OPINION

Broken hearts

Broken hearts

My 9-year-old daughter is half French. Our first conversation in the aftermath of Black Friday in Paris took place over the weekend. Luckily for us, the “status” of our many French relatives and friends had been marked “safe” by then. Among them was 23-year-old Charlotte, who along with her younger brother Alex had followed the dramatic events from a window overlooking a busy boulevard in the 11th arrondissement, as well as Gael, a Bataclan regular, who had not purchased a ticket for the Eagles of Death Metal gig.

Thoughts on how to handle the emerging state of affairs remain divided. There is a certain challenge involved when it comes to striking some kind of a balance between two extremes: living in a bubble vs a nightmarish scenario of experiencing constant fear.

On Sunday morning, my daughter used pastel colors to draw a heart broken in two.

Perhaps we will once again “disagree” like we did at the beginning of the year, when we embarked on heated discussions following the Charlie Hebdo massacre: As far as I was concerned, freedom of expression was non-negotiable in a secular society; she was trying to understand the circumstances of Cherif and Said Kouachi, the two siblings who grew up in foster homes before embracing extremism and storming into an editorial meeting pointing their guns at Charb, Wolinski, Cabu, Tignous and the others, because, according to them, no one had the right to use satire to talk about their god.

At her school in Athens on Monday a moment of silence was observed in memory of the victims, before the children returned to their classrooms to carry on with their curriculum, which includes the history of religions, led by Christianity and Islam.

I wonder if the school program might at one point include a screening of “La Haine” (Hate), an alarming black-and-white film directed by Mathieu Kassovitz. First released 20 years ago, “La Haine” follows a group of youths roaming the streets of Parisian suburban ghettos, where a portion of France’s Muslim community of 5 million people lives.

The subject of war, getting away from it and the continuous incoming flow of refugees, had already come up in chats before Friday’s events.

Three of her good friends and classmates are growing up in Athens because their families left their country, Lebanon, where Islamic State took responsibility for the death of 41 people in an attack carried out last week. We mention her friends’ parents who are studying Greek history in order to sit exams for Greek citizenship.

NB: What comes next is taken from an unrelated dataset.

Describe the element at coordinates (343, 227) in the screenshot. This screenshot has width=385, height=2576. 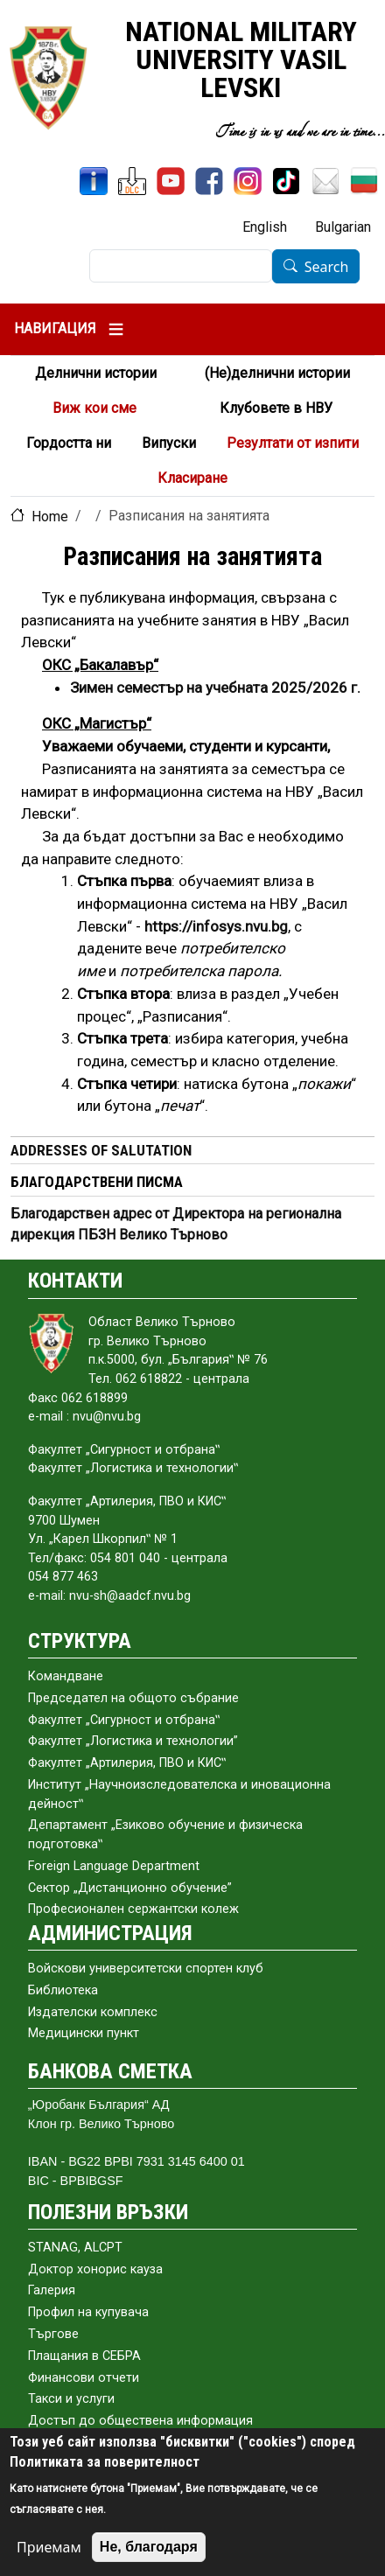 I see `Bulgarian` at that location.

The conversation often turns to our “own” crisis, the one which forced her French dad to leave Greece, a country which hosted him for many years, to find work.

I would like to explain to her that a generation raised with great privileges and a sense of security is now unable to provide the same to its kids.

In the meantime, our next trip to our beloved, wounded Paris is nearing, because – do I need to tell her? – life must go on.